[Stored records]
....................

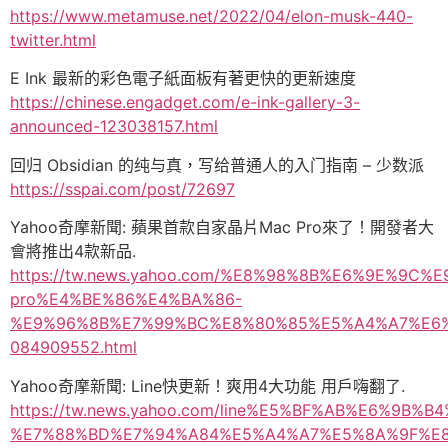
https://www.metamuse.net/2022/04/elon-musk-440-
twitter.html
E Ink 最新的彩色電子紙面板有著更快的更新速度
https://chinese.engadget.com/e-ink-gallery-3-
announced-123038157.html
回归 Obsidian 的纯与真，写给普通人的入门指南 – 少数派
https://sspai.com/post/72697
Yahoo奇摩新聞: 蘋果首款自家晶片Mac Pro來了！開發者大
會將推出4款新品.
https://tw.news.yahoo.com/%E8%98%8B%E6%9E%
pro%E4%BE%86%E4%BA%86-
%E9%96%8B%E7%99%BC%E8%80%85%E5%A4%A7%E6
084909552.html
Yahoo奇摩新聞: Line快更新！爽用4大功能 用戶嗨翻了.
https://tw.news.yahoo.com/line%E5%BF%AB%E6%9B%B
%E7%88%BD%E7%94%A84%E5%A4%A7%E5%8A%9F%E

....................

*Task*. Can you retype every record above exactly, leaving out the pictures?

*Worked solution*.
https://www.metamuse.net/2022/04/elon-musk-440-
twitter.html
E Ink 最新的彩色電子紙面板有著更快的更新速度
https://chinese.engadget.com/e-ink-gallery-3-
announced-123038157.html
回归 Obsidian 的纯与真，写给普通人的入门指南 – 少数派
https://sspai.com/post/72697
Yahoo奇摩新聞: 蘋果首款自家晶片Mac Pro來了！開發者大
會將推出4款新品.
https://tw.news.yahoo.com/%E8%98%8B%E6%9E%
pro%E4%BE%86%E4%BA%86-
%E9%96%8B%E7%99%BC%E8%80%85%E5%A4%A7%E6
084909552.html
Yahoo奇摩新聞: Line快更新！爽用4大功能 用戶嗨翻了.
https://tw.news.yahoo.com/line%E5%BF%AB%E6%9B%B
%E7%88%BD%E7%94%A84%E5%A4%A7%E5%8A%9F%E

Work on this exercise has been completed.